Nous magasinons dans des commerces, mangeons au restaurant, suivons des cours — accéder à des services comme ceux-ci fait partie de la vie quotidienne. Lorsque vous accédez à des services en Colombie-Britannique, vous avez le droit d’être à l’abri de la discrimination. Découvrez comment cela s’applique en pratique et quelles mesures vous pouvez prendre si vous subissez de la discrimination lorsque vous accédez à un service.
Avertissement
Cette page décrit des expériences de discrimination. Elle pourrait faire ressurgir des souvenirs ou des émotions difficiles ou traumatisants.
Ce que vous devriez savoir
Le droit de la personne aide à protéger tout le monde contre la discrimination. Il dit que personne ne peut être mal traité ou traité injustement à cause de certaines parties de son identité, comme la race ou le sexe. La loi appelle cela des caractéristiques protégées.
Selon le BC Human Rights Code (Code des droits de la personne de la C.-B.), les caractéristiques protégées comprennent :
votre race, votre couleur, votre ascendance ou votre lieu d’origine
votre identité autochtone
votre sexe, votre orientation sexuelle, ou votre identité ou expression de genre (le sexe comprend la grossesse, l’allaitement et le harcèlement sexuel)
votre âge (si vous avez au moins 19 ans)
tout handicap physique ou mental
votre état matrimonial
votre situation familiale (par exemple, si vous avez des enfants)
votre religion
La discrimination peut prendre plusieurs formes
Il peut y avoir discrimination lorsqu’une personne est mal traitée à cause d’une caractéristique protégée. Par exemple, si un hôtel annule votre réservation après avoir appris que vous suivez une certaine religion.
La discrimination peut aussi être moins directe. Parfois, une politique ou une pratique qui s’applique à tout le monde peut avoir un effet discriminatoire sur certaines personnes. Par exemple, disons que vous avez un handicap physique qui vous oblige à utiliser un fauteuil roulant.
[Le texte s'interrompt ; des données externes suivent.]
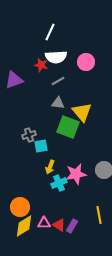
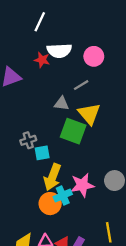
white line: (50, 32) -> (40, 22), moved
gray line: (58, 81) -> (81, 85), moved
yellow arrow: (50, 167) -> (52, 177), size x1.6
orange circle: (20, 207) -> (50, 204), moved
Vous allez à un restaurant, mais vous ne pouvez pas y entrer parce que la seule façon d’y accéder est de monter un escalier. L’aménagement du restaurant a un impact négatif sur vous par rapport à une caractéristique protégée — votre handicap. C’est une forme de discrimination.
Parfois, les systèmes avec lesquels vous interagissez peuvent fonctionner d’une façon qui vous discrimine. C’est ce qu’on appelle la discrimination systémique. Cela comprend des règles, des politiques, des attitudes et des structures qui avantagent certains groupes et en désavantagent d’autres. Par exemple, il existe une discrimination systémique bien documentée dans les services policiers et les soins de santé en C.-B. Ici, nous expliquons plus en profondeur la discrimination systémique.
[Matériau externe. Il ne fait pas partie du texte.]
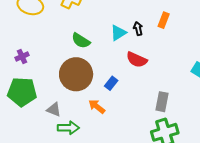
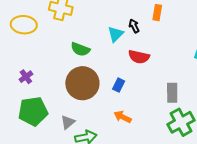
orange arrow: (97, 107) -> (123, 117), moved
gray triangle: (54, 109) -> (68, 122), turned -49

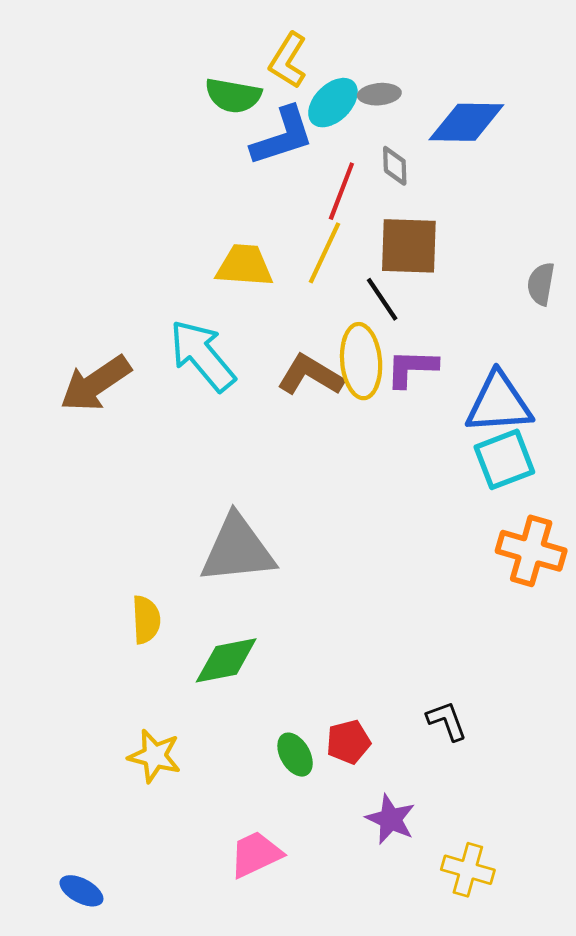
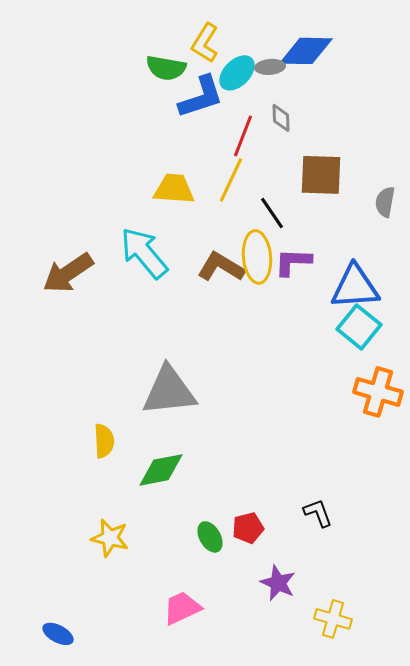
blue diamond: (466, 122) -> (306, 51), moved
brown square: (409, 246) -> (321, 175), moved
cyan square: (504, 459) -> (359, 327), turned -30

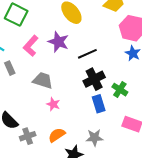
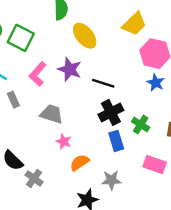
black line: (87, 54) -> (103, 83), turned 42
orange semicircle: (57, 135) -> (80, 163), moved
gray cross: (28, 136) -> (34, 178), turned -35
L’intention n’a pas d’importance
La discrimination n’a pas besoin d’être intentionnelle. Ce qui compte, c’est l’impact que le traitement a sur une personne.
Quelle loi sur les droits de la personne s’applique
La loi de la C.-B. sur les droits de la personne s’applique au logement en C.-B. ainsi qu’à la plupart des milieux de travail et des services dans la province. Mais dans certains contextes, c’est la Loi canadienne sur les droits de la personne qui s’applique. Par exemple, elle s’applique si vous faites affaire avec une entreprise réglementée par le fédéral, comme une compagnie aérienne ou un fournisseur de téléphonie cellulaire. Voici des indications sur la loi en matière de droits de la personne qui s’applique, selon la situation.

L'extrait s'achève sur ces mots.